“Bolsonaro,
rápido no gatilho
Por Fernando
Gabeira
Bolsonaro deu um
passeio no lado íntimo, falando de sexo, definindo o que pode ou não pode,
sobre o número de pênis amputados.
Pensei em
comentar o assunto, mas Bolsonaro é tão rápido no gatilho que desatualiza um
cronista semanal. Diz tantas coisas polêmicas que, ao cabo de sete dias,
ninguém se lembra das que abriram a série.
Bolsonaro disse
que o turismo gay deveria ser proibido, por causa das famílias. Os gays
lembraram a ele que não nasceram de chocadeiras, mas são filhos de família.
Os jornais
enfatizaram que o turismo gay cresceu mais que os outros e ele acaba ajudando
lugares arruinados como o Rio.
Bolsonaro disse
que vir transar com a mulher brasileira pode. Recebeu críticas. Afinal, um
presidente não deveria se meter em relações sexuais de adultos, nem para
proibir nem para elogiar.
O que mais me
surpreendeu em Bolsonaro é o fato de ter escolhido o tema e deixado de lado
algo que realmente tem nos preocupado ao longo dos últimos anos: a prostituição
infantil.
Com muitas
campanhas, conseguimos reduzi-la. Já estive documentando isto em Fortaleza.
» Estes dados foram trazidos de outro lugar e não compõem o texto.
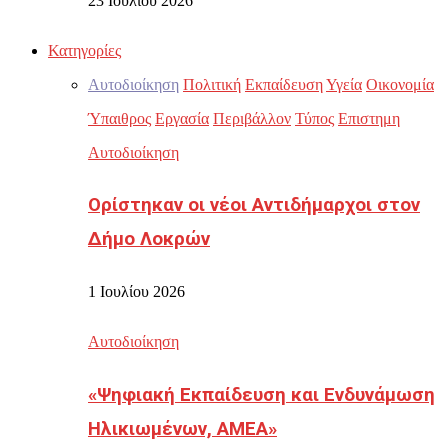
23 Ιουλίου 2026
Κατηγορίες
Αυτοδιοίκηση
Πολιτική
Εκπαίδευση
Υγεία
Οικονομία
Ύπαιθρος
Εργασία
Περιβάλλον
Τύπος
Επιστημη
Αυτοδιοίκηση
Ορίστηκαν οι νέοι Αντιδήμαρχοι στον
Δήμο Λοκρών
1 Ιουλίου 2026
Αυτοδιοίκηση
«Ψηφιακή Εκπαίδευση και Ενδυνάμωση
Ηλικιωμένων, ΑΜΕΑ»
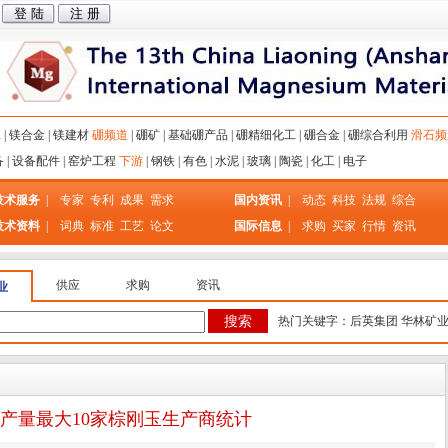
工
|
镁合金
|
镁建材
硼频道
|
硼矿
|
基础硼产品
|
硼精细化工
|
硼合金
|
硼综合利用
滑石频
备
|
设备配件
|
窑炉工程
下游
|
钢铁
|
有色
|
水泥
|
玻璃
|
陶瓷
|
化工
|
电子
技术服务
|
专家
专利
成果
需求
国内资讯
|
动态
科技
法规
综合
技术资料
|
词典
标准
工艺
论文
国际信息
|
求购
买家
行情
资讯
供应
求购
资讯
业
热门关键字：
后英集团
华林矿
国产量最大10家棕刚玉生产商统计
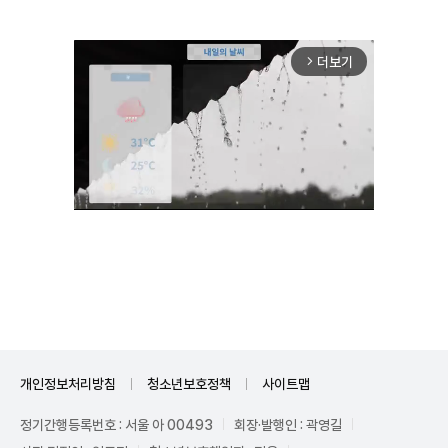
더보기
arrow_forward_ios
Unmute
개인정보처리방침
청소년보호정책
사이트맵
정기간행등록번호 : 서울 아 00493
회장·발행인 : 곽영길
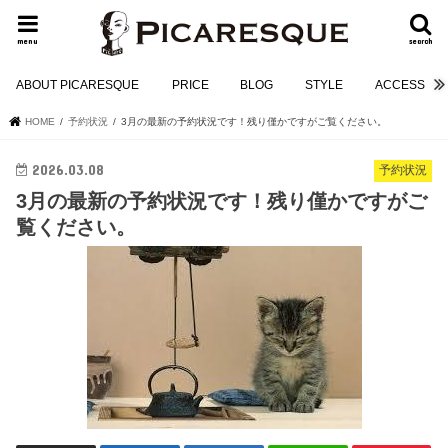
menu
search
ABOUT PICARESQUE
PRICE
BLOG
STYLE
ACCESS
HOME
予約状況
3月の最新の予約状況です！残り僅かですがご覧ください。
2026.03.08
予約状況
3月の最新の予約状況です！残り僅かですがご
覧ください。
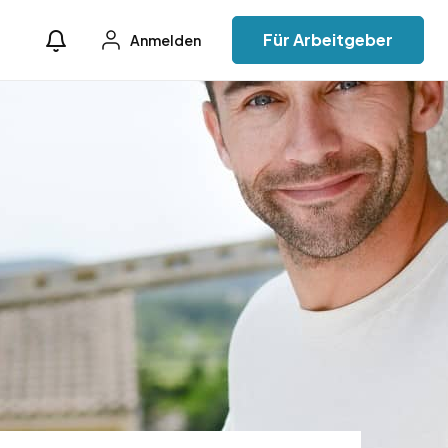
Für Arbeitgeber
Anmelden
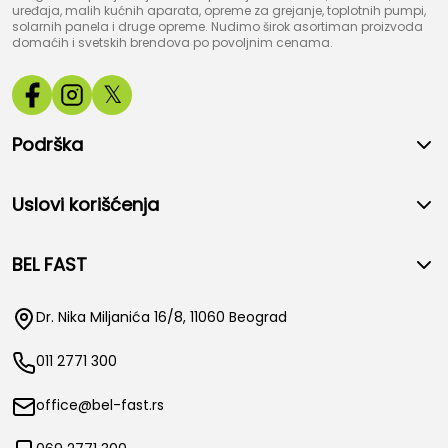
uređaja, malih kućnih aparata, opreme za grejanje, toplotnih pumpi,
solarnih panela i druge opreme. Nudimo širok asortiman proizvoda
domaćih i svetskih brendova po povoljnim cenama.
𝕏
Podrška
Uslovi korišćenja
BEL FAST
Dr. Nika Miljanića 16/8, 11060 Beograd
011 2771 300
office@bel-fast.rs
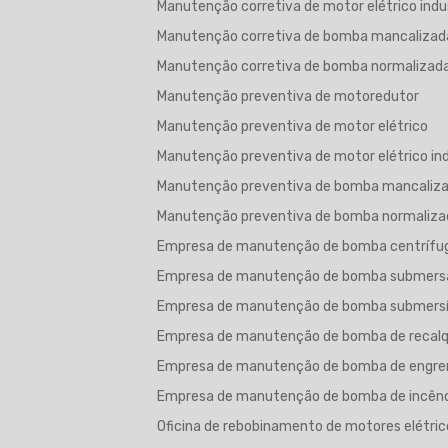
Manutenção corretiva de motor elétrico indus
Manutenção corretiva de bomba mancalizad
Manutenção corretiva de bomba normalizad
Manutenção preventiva de motoredutor
Manutenção preventiva de motor elétrico
Manutenção preventiva de motor elétrico ind
Manutenção preventiva de bomba mancaliz
Manutenção preventiva de bomba normaliza
Empresa de manutenção de bomba centrífu
Empresa de manutenção de bomba submers
Empresa de manutenção de bomba submersí
Empresa de manutenção de bomba de recal
Empresa de manutenção de bomba de engr
Empresa de manutenção de bomba de incên
Oficina de rebobinamento de motores elétric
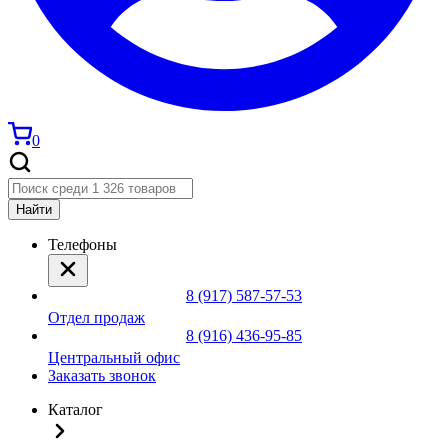
0
Найти
Телефоны
8 (917) 587-57-53
Отдел продаж
8 (916) 436-95-85
Центральный офис
Заказать звонок
Каталог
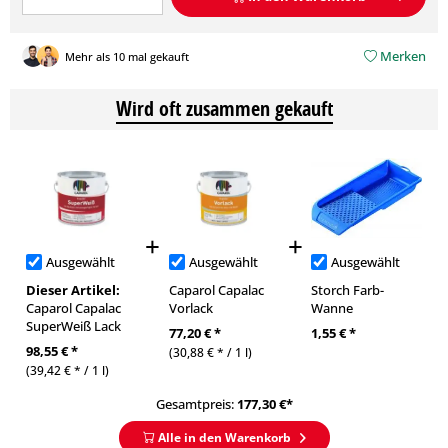
Merken
Mehr als 10 mal gekauft
Wird oft zusammen gekauft
Ausgewählt
Ausgewählt
Ausgewählt
Dieser Artikel:
Caparol Capalac
Storch Farb-
Caparol Capalac
Vorlack
Wanne
SuperWeiß Lack
77,20 € *
1,55 € *
98,55 € *
(30,88 € * / 1 l)
(39,42 € * / 1 l)
Gesamtpreis:
177,30
€*
Alle in den Warenkorb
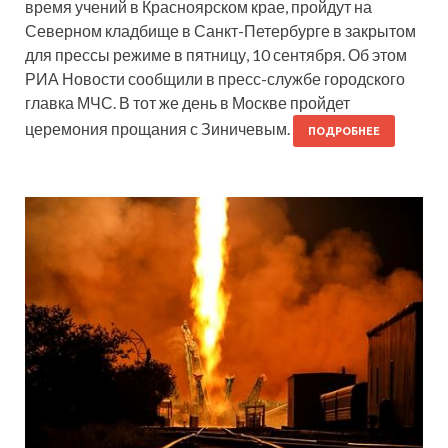
время учений в Красноярском крае, пройдут на
Северном кладбище в Санкт-Петербурге в закрытом
для прессы режиме в пятницу, 10 сентября. Об этом
РИА Новости сообщили в пресс-службе городского
главка МЧС. В тот же день в Москве пройдет
церемония прощания с Зиничевым.
ПОДРОБНЕЕ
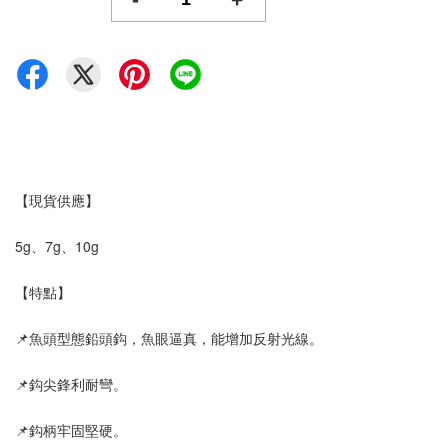
【現貨供應】
5g、7g、10g
【特點】
📌魚頭型態鉛頭鈎，魚眼逼真，能增加反射光線。
📌鈎尖鋒利耐彎。
📌鈎柄牢固堅硬。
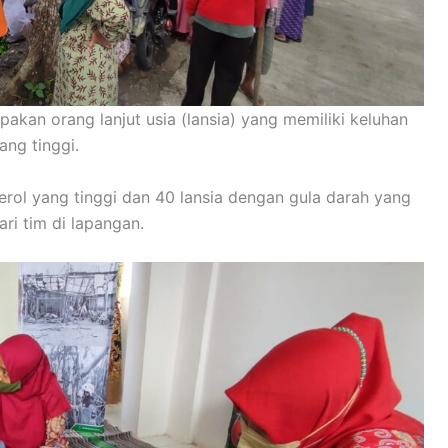
akan orang lanjut usia (lansia) yang memiliki keluhan
ang tinggi.
erol yang tinggi dan 40 lansia dengan gula darah yang
ari tim di lapangan.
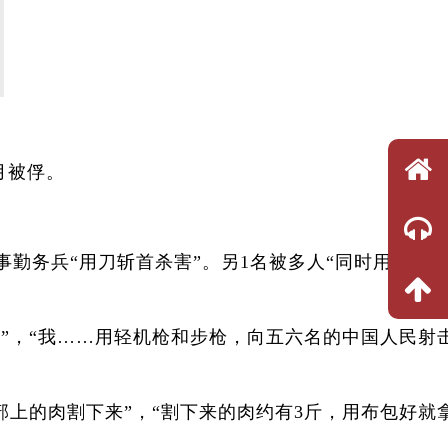
月被俘。
炊事勤务兵“用刀斩首杀害”。另1名被多人“同时用刺刀
民”，“我……用轻机枪和步枪，向五六名的中国人民射
部上的肉割下来”，“割下来的肉约有3斤，用布包好就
Mas
ainda assim um presidente deveria estar em sintonia com aquilo que realmente
interessa e é fruto de trabalho conjugado de várias instituições.
Sobre o número
de pênis amputados, Bolsonaro afirmou que se perdem por falta de água e sabão.
É um tema que o preocupa pela sua experiência militar, vendo o drama de
soldados pobres.
Mas Bolsonaro
perdeu o ponto, embora água e sabão realmente sejam importantes. Não falou do
saneamento básico, cujo marco legal deveria ser votado ainda neste semestre.
Reacendida a
crise da Venezuela, tudo isso foi esquecido. Bolsonaro disse que a decisão de
intervir militarmente ali seria, em última instância, sua.
Deve ter havido
um ruído na comunicação. Ele mesmo sabe que a última palavra é do Congresso.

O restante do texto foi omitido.